Analysis of F-protein mutants with changes at sites I or II. (A) HEp-2 cells were infected with vaccinia recombinants (multiplicity of infection, 5 plaque-forming units per cell) expressing the F_TM⁻ protein with the wild-type sequence or with the mutations R109N, R108N, or R108N/R109N. Cells were labeled from 4 to 24 h after infection with [³⁵S]methionine (100 μCi/ml). Cell supernatants were harvested at the end of the labeling period and aliquots were immunoprecipitated with a monoclonal antibody (47F) specific for the F1 chain (17). Proteins were resolved by SDS/PAGE and visualized by fluorography. (B) Immunoprecipitate of cell culture supernatants from cells infected as indicated in A, but labeled with [³H]glucosamine (100 μCi/ml) from 4 to 24 h after infection. (C) HEp-2 cells were infected with vaccinia recombinants expressing either wild-type F or the same mutants from A but in the full-length protein. Cells were labeled from 4 to 24 h after infections with [³⁵S]methionine, and extracts were immunoprecipitated as in A. (D) HEp-2 cells were infected with the vaccinia virus MVA-T7 (26) and transfected with pTM1 plasmids carrying either the full-length F gene or mutants K131Q or Δ131–134, by using Lipofectin (23). Extracts were made 48 h after infection and analyzed by SDS/PAGE and Western blotting with monoclonal antibody 47F.

Figure 4

Changes associated with trypsin digestion of purified F protein. Aliquots of purified F_TM⁻ (1 μg) were incubated with the indicated amounts of trypsin for 60 min at 37°C. Subsequently, a large excess of sample buffer was added and the proteins were resolved by SDS/PAGE and blotted with the anti-F_255–275 (A) or anti-F_104–117 (B) sera. (C) Samples of F_TM⁻ (≈100 μg) were digested with trypsin in PBS (equivalent to the conditions of the 250-ng lane of A), or mock-digested.

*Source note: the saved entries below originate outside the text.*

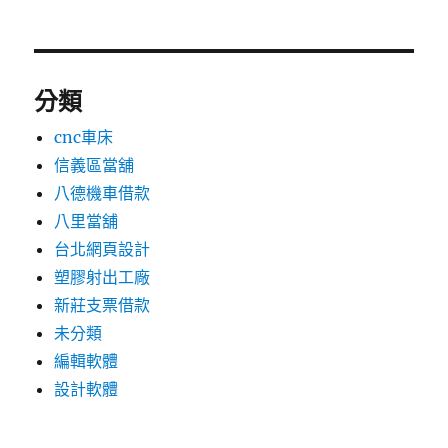
分類
cnc車床
信義區當舖
八德機車借款
八里當舖
台北網頁設計
塑膠射出工廠
新莊支票借款
未分類
編輯軟體
設計軟體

Then, one-fifth volume of a trypsin inhibitor (complete miniEDTA, Roche Diagnostics) was added and the samples were loaded on top of a 10–25% sucrose gradient and centrifuged as indicated in Materials and Methods. Fractions (1-ml) were analyzed by Western blotting with the anti-F_255–275 serum. Pools of fractions from the gradients shown at the top (fractions 4–7) or at the bottom (fractions 6–9) of C were observed under the electron microscope by negative staining (D and E, respectively). A diagram of the changes observed in F_TM⁻ molecules is shown at right.

Figure 5

Syncytia formation in BSR-T7/5 cells transfected with pTM1 plasmids carrying wild type or mutant full-length F genes. Cells were transfected with the indicated plasmids and processed for immunofluorescence 40 h later with an antibody specific for the F1 chain, as indicated in Materials and Methods. (Magnification, ×200.)